Okay, I admit it, I'm steaming mad. My son, about whom I often write, is 5 years old. He adores superheroes. Simply adores. For his age group, I am quite certain we have one of the biggest superhero toy collections on the planet. One of our favorites used to be Fisher-Price's Imaginext. The Short One, who plays with these toys every single day, always regretted the fact that they didn't make any girl superhero toys. So, he decided to write to the company to ask them to make some - so he could buy them, of course. Unfortunately, he wrote the letter in pencil, so it's a little hard to read (read: impossible), but I'll transcribe it below:
or, in other words:
I really like your toys. Please make a wonder woman figure because a different company makes
a different kind that I don't like.
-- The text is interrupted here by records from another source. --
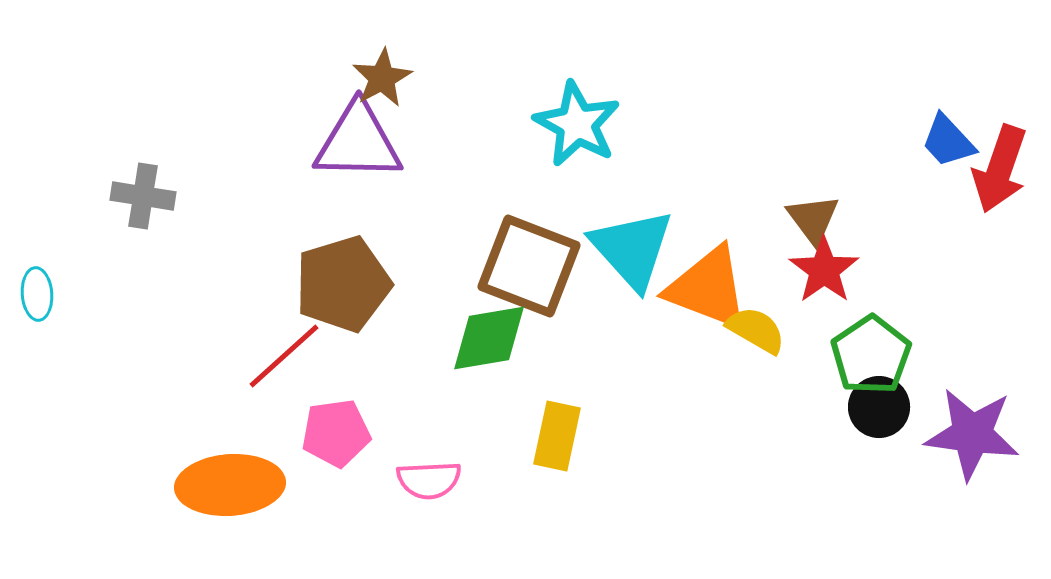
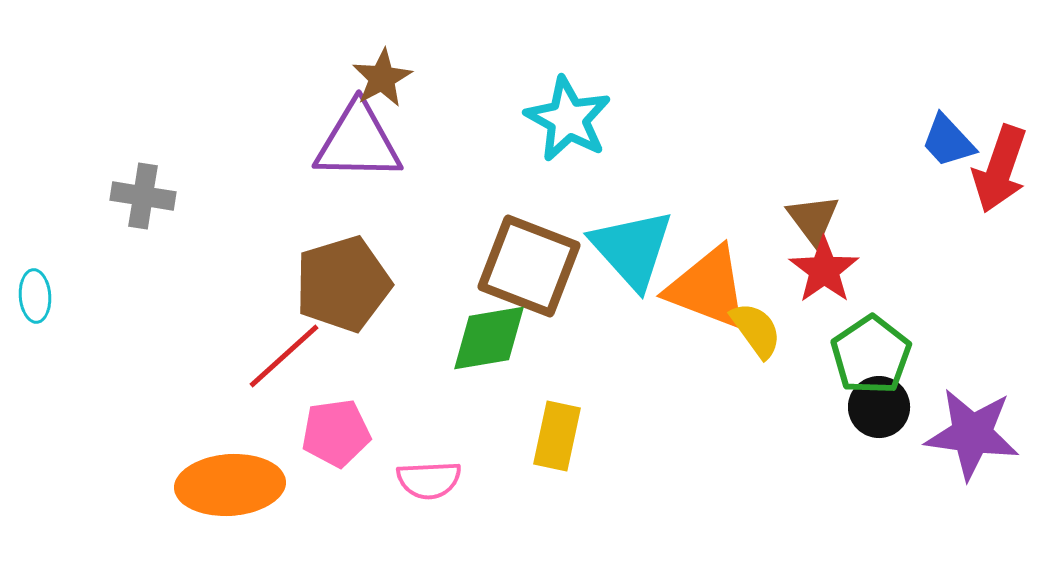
cyan star: moved 9 px left, 5 px up
cyan ellipse: moved 2 px left, 2 px down
yellow semicircle: rotated 24 degrees clockwise
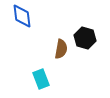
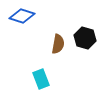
blue diamond: rotated 65 degrees counterclockwise
brown semicircle: moved 3 px left, 5 px up
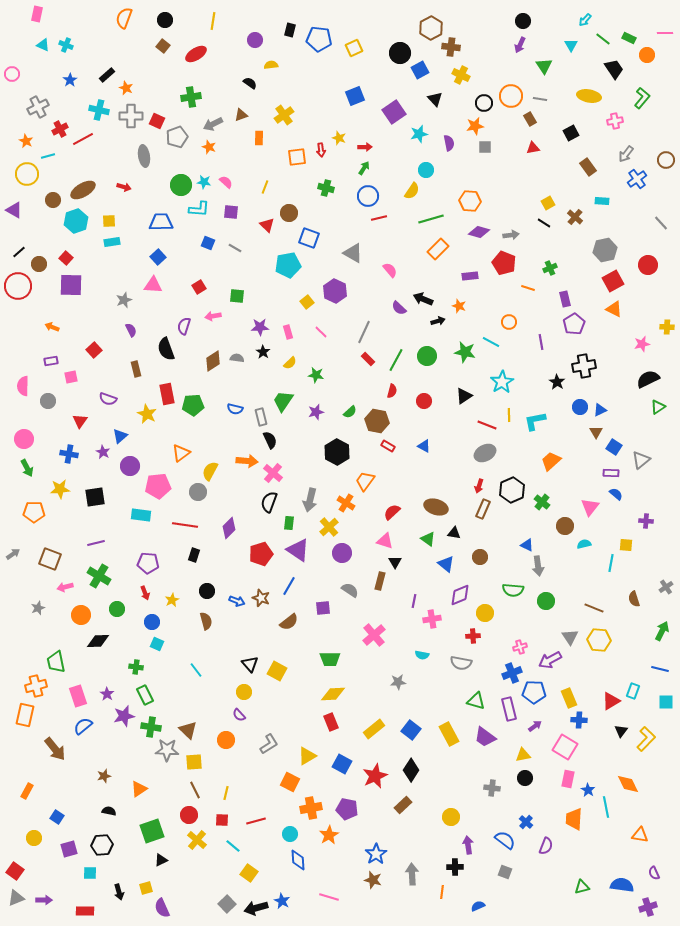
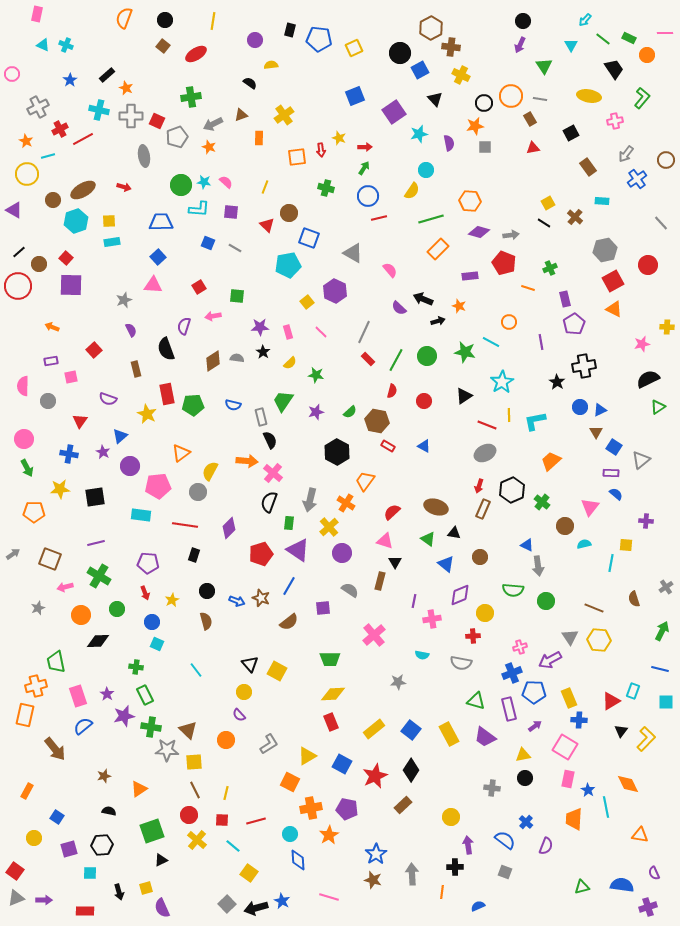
blue semicircle at (235, 409): moved 2 px left, 4 px up
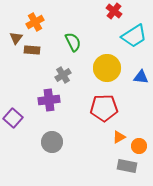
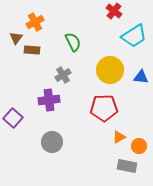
yellow circle: moved 3 px right, 2 px down
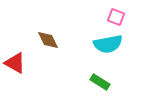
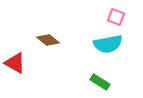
brown diamond: rotated 25 degrees counterclockwise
And can you please make an Artimus (sic) figure Green
Arrow's helper. And can you please make a Miss Martian Toy.
The Short One (okay, he really wrote his name)
This is the wonderful response that we just received, a week later:
Actually, here's the whole letter, if you have any interest in reading it.
Now, I am an intellectual property lawyer with a decade of experience, so I know exactly who wrote this letter - especially the paragraph I highlighted above - and why. What I would like to know is whose good judgment decided this rights letter would be a necessary thing to write to a child who is not yet in kindergarten (and, yes, the letter was addressed to him)? Intellectual property rights? Royalties? Licensing? He just wanted a new toy.
We appreciate your timely response. Based on said response, it is clear that you need better legal counsel and more common sense.
The complimentary Mattel magnet with the slogan "Inspring Kids' Imaginations" enclosed in my son's original envelope that you returned to us was quite a surprise. You have certainly stimulated our creativity and imagination while we consider how best to use this gift.
Thank you so much for destroying my child's dreams. We can tell you must be the world's largest toy company simply by the level of sensitivity with which you handled this request.